***** Input records *****

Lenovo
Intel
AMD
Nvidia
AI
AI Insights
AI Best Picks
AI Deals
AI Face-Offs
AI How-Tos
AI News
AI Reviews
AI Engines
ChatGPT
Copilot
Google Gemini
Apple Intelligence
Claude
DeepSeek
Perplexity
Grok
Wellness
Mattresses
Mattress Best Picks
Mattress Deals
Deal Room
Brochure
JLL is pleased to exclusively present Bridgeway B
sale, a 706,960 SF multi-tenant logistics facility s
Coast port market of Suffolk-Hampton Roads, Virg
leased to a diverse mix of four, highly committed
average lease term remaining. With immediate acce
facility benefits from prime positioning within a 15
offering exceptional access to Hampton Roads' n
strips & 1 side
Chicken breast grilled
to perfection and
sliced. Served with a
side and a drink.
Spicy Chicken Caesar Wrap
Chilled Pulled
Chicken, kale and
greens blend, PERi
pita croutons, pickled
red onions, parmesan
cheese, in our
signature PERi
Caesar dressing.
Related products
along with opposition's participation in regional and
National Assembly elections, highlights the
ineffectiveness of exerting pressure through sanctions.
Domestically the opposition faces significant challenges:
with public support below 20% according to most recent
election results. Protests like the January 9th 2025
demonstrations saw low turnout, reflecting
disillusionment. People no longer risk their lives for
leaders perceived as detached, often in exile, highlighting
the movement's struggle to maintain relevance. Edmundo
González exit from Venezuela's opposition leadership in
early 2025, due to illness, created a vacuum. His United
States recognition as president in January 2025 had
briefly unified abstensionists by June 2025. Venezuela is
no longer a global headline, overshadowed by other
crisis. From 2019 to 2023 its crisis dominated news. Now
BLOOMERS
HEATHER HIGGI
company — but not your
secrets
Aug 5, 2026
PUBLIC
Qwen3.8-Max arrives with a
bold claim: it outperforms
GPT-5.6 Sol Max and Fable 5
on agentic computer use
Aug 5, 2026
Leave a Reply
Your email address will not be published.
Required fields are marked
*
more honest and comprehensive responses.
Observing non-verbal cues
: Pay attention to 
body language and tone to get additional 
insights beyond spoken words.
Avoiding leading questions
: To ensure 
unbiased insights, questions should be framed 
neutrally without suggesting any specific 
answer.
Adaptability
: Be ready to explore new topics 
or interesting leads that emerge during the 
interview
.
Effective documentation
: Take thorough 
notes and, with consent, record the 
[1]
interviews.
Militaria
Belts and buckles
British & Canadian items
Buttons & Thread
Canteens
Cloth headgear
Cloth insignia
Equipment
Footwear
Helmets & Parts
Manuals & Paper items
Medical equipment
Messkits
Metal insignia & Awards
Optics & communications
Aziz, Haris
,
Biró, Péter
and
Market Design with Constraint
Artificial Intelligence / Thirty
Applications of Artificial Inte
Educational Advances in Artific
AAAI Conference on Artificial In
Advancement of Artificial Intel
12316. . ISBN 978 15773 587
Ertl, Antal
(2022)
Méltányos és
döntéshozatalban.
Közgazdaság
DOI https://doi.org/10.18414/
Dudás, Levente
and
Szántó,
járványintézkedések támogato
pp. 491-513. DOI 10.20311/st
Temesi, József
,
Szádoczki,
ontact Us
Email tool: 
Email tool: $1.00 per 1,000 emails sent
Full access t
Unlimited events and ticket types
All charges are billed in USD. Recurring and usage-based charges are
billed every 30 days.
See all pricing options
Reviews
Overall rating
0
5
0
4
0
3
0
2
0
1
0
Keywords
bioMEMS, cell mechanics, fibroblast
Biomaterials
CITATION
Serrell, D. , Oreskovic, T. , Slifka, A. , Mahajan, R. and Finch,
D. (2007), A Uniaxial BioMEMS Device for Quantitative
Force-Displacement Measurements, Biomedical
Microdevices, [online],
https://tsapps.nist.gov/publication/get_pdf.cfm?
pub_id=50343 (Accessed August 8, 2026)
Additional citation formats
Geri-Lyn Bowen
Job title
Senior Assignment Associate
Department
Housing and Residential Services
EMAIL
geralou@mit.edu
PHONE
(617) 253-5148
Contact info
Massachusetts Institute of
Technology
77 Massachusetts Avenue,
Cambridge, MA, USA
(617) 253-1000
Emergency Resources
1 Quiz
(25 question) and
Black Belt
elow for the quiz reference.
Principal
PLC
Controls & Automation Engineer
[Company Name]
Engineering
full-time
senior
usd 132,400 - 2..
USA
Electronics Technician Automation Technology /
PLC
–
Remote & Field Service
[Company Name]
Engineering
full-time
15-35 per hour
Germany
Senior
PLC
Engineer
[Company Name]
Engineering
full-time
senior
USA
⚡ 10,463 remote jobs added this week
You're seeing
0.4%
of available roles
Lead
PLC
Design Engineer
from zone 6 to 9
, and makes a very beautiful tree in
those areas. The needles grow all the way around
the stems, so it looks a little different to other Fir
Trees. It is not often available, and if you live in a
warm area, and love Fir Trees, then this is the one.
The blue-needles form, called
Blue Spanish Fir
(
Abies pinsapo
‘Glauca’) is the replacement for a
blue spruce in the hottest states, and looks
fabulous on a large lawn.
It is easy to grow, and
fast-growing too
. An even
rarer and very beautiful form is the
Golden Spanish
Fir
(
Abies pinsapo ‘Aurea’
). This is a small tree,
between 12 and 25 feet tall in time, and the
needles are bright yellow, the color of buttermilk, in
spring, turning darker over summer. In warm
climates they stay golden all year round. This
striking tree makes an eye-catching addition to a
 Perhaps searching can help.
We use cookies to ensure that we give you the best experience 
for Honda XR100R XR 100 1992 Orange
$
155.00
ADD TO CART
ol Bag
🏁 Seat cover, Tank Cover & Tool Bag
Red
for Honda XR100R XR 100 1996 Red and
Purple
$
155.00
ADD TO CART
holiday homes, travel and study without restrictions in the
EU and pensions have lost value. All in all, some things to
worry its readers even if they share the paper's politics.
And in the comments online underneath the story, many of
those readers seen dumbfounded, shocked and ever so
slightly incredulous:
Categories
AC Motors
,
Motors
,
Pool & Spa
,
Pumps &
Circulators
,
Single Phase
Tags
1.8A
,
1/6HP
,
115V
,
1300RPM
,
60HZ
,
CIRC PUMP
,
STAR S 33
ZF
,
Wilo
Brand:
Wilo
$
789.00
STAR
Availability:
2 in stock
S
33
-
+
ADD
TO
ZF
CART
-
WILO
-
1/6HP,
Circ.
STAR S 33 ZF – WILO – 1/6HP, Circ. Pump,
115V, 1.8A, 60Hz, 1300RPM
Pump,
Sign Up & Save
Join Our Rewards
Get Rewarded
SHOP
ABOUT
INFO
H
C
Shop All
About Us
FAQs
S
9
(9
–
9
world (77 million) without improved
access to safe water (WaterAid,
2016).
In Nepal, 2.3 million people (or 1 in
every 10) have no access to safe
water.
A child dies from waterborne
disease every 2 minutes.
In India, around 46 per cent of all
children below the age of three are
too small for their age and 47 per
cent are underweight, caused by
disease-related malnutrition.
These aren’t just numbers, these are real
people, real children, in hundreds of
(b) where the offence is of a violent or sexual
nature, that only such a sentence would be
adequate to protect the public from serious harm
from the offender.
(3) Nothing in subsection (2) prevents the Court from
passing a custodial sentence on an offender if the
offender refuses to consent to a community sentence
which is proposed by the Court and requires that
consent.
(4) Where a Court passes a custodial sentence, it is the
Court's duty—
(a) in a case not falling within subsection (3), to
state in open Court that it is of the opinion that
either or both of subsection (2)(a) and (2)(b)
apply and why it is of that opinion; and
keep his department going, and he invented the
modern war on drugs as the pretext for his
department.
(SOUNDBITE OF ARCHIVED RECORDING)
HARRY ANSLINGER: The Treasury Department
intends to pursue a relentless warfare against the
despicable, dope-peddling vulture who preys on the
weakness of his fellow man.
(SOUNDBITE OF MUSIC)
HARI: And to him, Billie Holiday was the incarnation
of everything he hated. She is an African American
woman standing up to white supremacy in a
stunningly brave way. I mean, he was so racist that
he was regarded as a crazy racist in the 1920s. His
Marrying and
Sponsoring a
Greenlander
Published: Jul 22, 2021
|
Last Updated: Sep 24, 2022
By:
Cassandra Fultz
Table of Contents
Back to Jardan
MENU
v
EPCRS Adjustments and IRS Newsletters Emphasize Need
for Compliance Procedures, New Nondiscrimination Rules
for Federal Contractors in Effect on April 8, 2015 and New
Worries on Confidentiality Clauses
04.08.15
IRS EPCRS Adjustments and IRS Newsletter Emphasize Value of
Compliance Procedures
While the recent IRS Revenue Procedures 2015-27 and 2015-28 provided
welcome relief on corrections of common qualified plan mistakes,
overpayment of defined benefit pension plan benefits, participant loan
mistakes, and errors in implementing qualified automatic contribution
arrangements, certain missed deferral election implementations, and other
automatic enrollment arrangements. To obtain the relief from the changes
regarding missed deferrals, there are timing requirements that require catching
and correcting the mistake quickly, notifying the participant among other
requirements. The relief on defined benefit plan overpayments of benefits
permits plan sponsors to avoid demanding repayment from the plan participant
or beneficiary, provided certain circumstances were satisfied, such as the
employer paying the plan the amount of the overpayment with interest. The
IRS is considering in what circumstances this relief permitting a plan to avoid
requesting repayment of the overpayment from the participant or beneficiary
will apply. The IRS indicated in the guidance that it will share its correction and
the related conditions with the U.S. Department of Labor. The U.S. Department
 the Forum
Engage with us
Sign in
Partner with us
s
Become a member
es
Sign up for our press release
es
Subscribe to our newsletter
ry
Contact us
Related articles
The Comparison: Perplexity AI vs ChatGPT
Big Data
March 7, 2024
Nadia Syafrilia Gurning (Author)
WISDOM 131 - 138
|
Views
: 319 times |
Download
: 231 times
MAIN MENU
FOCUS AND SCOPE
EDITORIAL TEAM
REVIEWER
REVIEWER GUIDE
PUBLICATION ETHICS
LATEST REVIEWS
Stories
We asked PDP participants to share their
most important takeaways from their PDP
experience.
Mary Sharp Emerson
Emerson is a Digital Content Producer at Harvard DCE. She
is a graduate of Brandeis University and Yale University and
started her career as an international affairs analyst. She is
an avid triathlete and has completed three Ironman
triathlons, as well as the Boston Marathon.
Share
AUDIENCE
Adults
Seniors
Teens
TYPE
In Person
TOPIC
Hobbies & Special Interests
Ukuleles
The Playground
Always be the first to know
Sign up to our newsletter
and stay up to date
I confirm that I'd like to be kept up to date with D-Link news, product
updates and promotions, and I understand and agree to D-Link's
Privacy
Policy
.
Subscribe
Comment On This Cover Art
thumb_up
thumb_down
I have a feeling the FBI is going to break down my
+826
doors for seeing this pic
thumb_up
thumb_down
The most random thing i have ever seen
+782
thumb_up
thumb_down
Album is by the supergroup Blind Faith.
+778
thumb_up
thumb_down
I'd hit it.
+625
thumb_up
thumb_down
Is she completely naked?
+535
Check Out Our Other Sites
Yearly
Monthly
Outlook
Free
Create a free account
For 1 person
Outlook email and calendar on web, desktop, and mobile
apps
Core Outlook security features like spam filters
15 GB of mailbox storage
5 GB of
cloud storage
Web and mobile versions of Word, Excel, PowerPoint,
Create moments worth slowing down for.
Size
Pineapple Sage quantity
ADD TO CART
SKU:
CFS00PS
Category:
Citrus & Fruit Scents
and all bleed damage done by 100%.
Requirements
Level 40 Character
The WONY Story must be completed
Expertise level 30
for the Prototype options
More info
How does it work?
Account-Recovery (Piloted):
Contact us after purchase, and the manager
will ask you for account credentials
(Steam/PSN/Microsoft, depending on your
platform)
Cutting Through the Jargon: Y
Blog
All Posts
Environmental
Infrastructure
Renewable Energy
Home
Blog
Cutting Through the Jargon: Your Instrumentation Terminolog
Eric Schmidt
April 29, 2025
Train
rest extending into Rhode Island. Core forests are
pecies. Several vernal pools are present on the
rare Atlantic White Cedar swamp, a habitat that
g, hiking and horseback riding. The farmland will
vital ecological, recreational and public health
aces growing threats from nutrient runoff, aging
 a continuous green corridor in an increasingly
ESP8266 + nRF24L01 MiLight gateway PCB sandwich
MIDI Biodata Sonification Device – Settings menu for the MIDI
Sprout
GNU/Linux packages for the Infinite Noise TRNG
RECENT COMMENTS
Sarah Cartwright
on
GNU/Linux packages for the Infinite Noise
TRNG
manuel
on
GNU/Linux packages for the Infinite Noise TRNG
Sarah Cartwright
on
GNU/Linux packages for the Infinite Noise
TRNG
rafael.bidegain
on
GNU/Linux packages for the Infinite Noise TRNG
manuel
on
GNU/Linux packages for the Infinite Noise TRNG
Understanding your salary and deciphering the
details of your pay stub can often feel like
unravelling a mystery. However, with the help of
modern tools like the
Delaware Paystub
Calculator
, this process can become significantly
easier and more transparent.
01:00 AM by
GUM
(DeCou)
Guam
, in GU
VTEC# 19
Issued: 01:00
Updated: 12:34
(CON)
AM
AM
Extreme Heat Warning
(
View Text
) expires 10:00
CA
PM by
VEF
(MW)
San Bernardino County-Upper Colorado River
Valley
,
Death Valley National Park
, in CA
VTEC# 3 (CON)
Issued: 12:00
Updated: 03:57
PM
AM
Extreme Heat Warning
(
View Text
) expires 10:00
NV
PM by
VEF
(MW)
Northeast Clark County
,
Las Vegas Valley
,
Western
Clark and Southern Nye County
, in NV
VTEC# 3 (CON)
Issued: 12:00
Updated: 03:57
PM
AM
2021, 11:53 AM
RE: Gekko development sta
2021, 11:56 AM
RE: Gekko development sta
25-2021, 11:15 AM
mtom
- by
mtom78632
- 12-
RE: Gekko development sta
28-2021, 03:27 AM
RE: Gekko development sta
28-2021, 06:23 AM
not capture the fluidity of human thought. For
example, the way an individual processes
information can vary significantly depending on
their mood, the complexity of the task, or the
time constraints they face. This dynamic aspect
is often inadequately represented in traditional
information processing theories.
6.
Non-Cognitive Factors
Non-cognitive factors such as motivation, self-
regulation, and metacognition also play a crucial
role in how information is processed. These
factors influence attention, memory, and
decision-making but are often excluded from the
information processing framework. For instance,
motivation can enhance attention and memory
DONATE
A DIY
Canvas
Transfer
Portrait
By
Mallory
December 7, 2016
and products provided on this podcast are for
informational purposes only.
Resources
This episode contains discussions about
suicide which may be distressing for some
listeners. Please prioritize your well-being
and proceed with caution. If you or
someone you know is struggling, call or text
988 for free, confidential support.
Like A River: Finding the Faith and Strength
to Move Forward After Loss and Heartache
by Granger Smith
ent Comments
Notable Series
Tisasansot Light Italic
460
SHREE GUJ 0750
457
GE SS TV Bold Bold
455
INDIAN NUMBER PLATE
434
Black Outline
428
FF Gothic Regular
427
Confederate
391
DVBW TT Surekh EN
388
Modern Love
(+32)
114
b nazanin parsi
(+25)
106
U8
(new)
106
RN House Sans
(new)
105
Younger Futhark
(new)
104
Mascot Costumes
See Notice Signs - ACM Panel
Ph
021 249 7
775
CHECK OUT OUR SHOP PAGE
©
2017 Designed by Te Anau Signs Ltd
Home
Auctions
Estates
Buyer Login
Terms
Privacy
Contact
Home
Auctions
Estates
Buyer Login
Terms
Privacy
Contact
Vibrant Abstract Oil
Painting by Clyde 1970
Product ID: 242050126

*****

■ What this task involves
Please go through the data above and copy each line containing the word "will".

■ Response to the exercise
Your email address will not be published.
will apply. The IRS indicated in the guidance that it will share its correction and
will ask you for account credentials
g, hiking and horseback riding. The farmland will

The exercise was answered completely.